Efficacy of foam sclerotherapy accompanied by near infrared light and duplex ultrasonography in treatment of symptomatic recurrent varicose veins: A retrospective cohort study
Keywords:
Recurrent varicose vein, Near infrared light, Foam sclerotherapy, Duplex ultrasonographyAbstract
Aim: The recurrence of Great Saphenous Vein (GSV) and that of Small Saphenous Vein (SSV) is a common, costly and complex challenge which is related with technically insufficient surgery or insufficient endovenous ablation and neovascularization.
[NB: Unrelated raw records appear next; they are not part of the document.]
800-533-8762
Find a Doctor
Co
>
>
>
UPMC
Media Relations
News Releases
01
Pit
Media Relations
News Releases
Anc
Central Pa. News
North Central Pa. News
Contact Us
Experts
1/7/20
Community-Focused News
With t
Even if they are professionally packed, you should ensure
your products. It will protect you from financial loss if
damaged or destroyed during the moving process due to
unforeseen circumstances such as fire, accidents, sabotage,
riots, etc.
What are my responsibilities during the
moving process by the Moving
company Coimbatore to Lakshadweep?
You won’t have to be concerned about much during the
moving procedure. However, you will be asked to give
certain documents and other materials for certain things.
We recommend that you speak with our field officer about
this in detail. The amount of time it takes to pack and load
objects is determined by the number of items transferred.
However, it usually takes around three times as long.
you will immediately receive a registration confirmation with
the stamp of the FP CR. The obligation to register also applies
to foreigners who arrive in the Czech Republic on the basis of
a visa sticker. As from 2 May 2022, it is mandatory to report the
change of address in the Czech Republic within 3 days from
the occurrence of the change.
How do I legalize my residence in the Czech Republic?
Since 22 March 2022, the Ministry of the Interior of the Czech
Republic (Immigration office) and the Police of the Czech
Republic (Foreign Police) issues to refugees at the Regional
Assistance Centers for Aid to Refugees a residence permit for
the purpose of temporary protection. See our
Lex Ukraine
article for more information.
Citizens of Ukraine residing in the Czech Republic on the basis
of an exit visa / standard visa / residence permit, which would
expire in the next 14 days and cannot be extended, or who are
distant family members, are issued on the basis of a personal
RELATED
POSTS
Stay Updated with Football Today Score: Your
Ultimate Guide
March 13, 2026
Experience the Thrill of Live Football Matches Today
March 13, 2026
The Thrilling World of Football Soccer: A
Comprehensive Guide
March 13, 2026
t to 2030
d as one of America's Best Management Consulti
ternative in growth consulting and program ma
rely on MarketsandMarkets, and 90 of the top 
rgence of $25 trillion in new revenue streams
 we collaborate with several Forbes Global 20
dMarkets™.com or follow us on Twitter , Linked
The purpose of this study is to assess the efficacy and the reliability of the foam sclerotherapy with Near Infrared (NIR) Light and/or Duplex Ultrasonography (DUS) in the treatment of the symptomatic Recurrent Varicose Veins (RVV).
Methods: One hundred sixty four patients (181 legs) who had been treated between April 2014 and May 2017 have been studied retrospectively. The demographic data of the patients, DUS findings, Clinical, Etiologic, Anatomic and Pathophysiologic (CEAP) classification, peri-operative data and follow-up examinations were recorded.
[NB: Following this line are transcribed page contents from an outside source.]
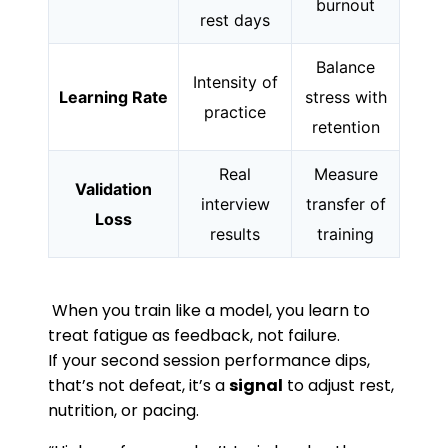
burnout
rest days
Balance
Intensity of
Learning Rate
stress with
practice
retention
Real
Measure
Validation
interview
transfer of
Loss
results
training
When you train like a model, you learn to
treat fatigue as feedback, not failure.
If your second session performance dips,
that’s not defeat, it’s a
signal
to adjust rest,
nutrition, or pacing.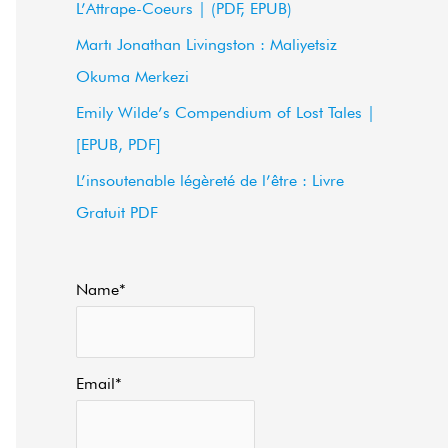
L’Attrape-Coeurs | (PDF, EPUB)
f
Martı Jonathan Livingston : Maliyetsiz
o
Okuma Merkezi
r
Emily Wilde’s Compendium of Lost Tales |
:
[EPUB, PDF]
L’insoutenable légèreté de l’être : Livre
Gratuit PDF
Name*
Email*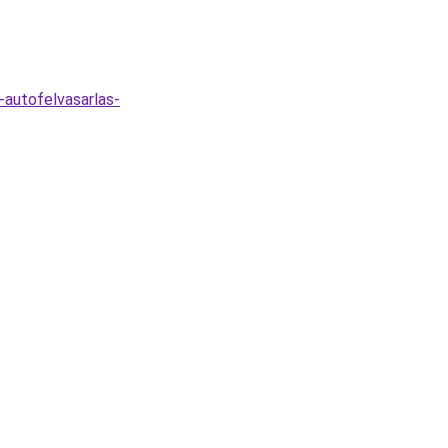
-autofelvasarlas-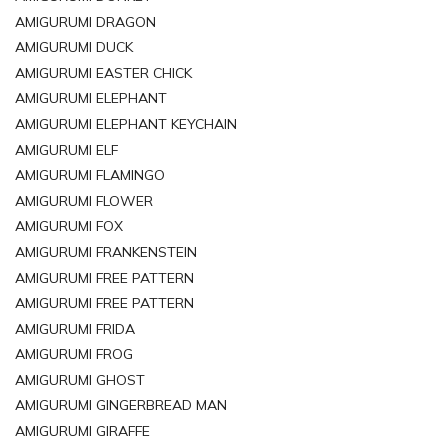
AMIGURUMI DRAGON
AMIGURUMI DUCK
AMIGURUMI EASTER CHICK
AMIGURUMI ELEPHANT
AMIGURUMI ELEPHANT KEYCHAIN
AMIGURUMI ELF
AMIGURUMI FLAMINGO
AMIGURUMI FLOWER
AMIGURUMI FOX
AMIGURUMI FRANKENSTEIN
AMIGURUMI FREE PATTERN
AMIGURUMI FREE PATTERN
AMIGURUMI FRIDA
AMIGURUMI FROG
AMIGURUMI GHOST
AMIGURUMI GINGERBREAD MAN
AMIGURUMI GIRAFFE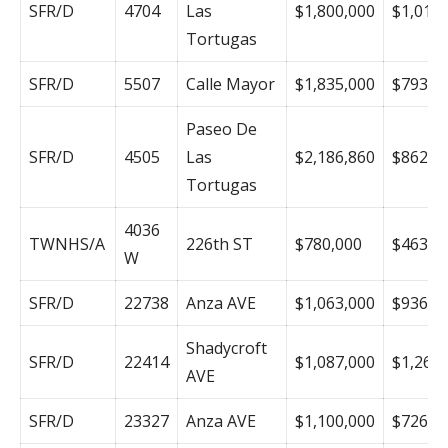
SFR/D
4704
Las
$1,800,000
$1,012
Tortugas
SFR/D
5507
Calle Mayor
$1,835,000
$793
Paseo De
SFR/D
4505
Las
$2,186,860
$862
Tortugas
4036
TWNHS/A
226th ST
$780,000
$463
W
SFR/D
22738
Anza AVE
$1,063,000
$936
Shadycroft
SFR/D
22414
$1,087,000
$1,264
AVE
SFR/D
23327
Anza AVE
$1,100,000
$726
Results: The mean age our patients were 44.79±12.57 and 76 of them were females. It was detected that RVV in 145 extremities were developed after the open surgery (GSV ligation, GSVstripping, SSV ligation and phlebectomy) and that RVV in 36 extremities were developed after endovenous ablation (Radiofrequency ablation, Laser ablation). The reflux pathologies which led to RVV were evaluated in four groups such as incompetent saphenofemoral junction (SFJ) ±neovascularization in 114 patients, reflux from incompetent perforator / reflux from pelvic vein in 17 patients, incompetent SFJ ±neovascularization in 15 patients and combined causes in 35 patients. The stages of the patients were detected as C2 for 24 patients, as C3 for 91 patients, as C4 for 45 patients, as C5 for 16 patients and C6 for five extremities. Total occlusion was developed occurred in 172 extremities in the sixth-month control following the treatment. No major complication was seen during the follow-up.
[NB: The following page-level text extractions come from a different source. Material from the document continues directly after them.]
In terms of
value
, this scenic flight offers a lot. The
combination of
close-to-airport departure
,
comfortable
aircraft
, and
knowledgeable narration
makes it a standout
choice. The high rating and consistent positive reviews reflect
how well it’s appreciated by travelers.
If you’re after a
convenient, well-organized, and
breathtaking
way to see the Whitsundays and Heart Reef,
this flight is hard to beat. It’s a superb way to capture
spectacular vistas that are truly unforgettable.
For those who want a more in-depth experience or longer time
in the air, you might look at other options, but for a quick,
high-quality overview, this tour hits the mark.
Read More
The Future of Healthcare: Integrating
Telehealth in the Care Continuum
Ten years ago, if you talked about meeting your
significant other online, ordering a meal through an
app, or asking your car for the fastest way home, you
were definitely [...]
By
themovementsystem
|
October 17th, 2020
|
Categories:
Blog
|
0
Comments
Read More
Conclusions: Tactical and technical errors, the progression of the diseases, neovascularization may lead to RVV. The redo open surgery is more difficult compared to primary surgery. Besides, the neurovascular injury and the infection incidence of the redo surgery may be higher compared to primary surgery. Nowadays, open surgery, endovenous ablation, sclerotherapy, mechanochemical ablation (N-butyl-cyanoacrylate) may be performed in the treatment of the RVV. According to our experiences, we suggest that when foam sclerotherapy is applied in companion with NIR light and/or DUS it is a reliable, effective and cheaper treatment option that may be considered an alternative to other treatments in the convenient patients for the treatment of RVV.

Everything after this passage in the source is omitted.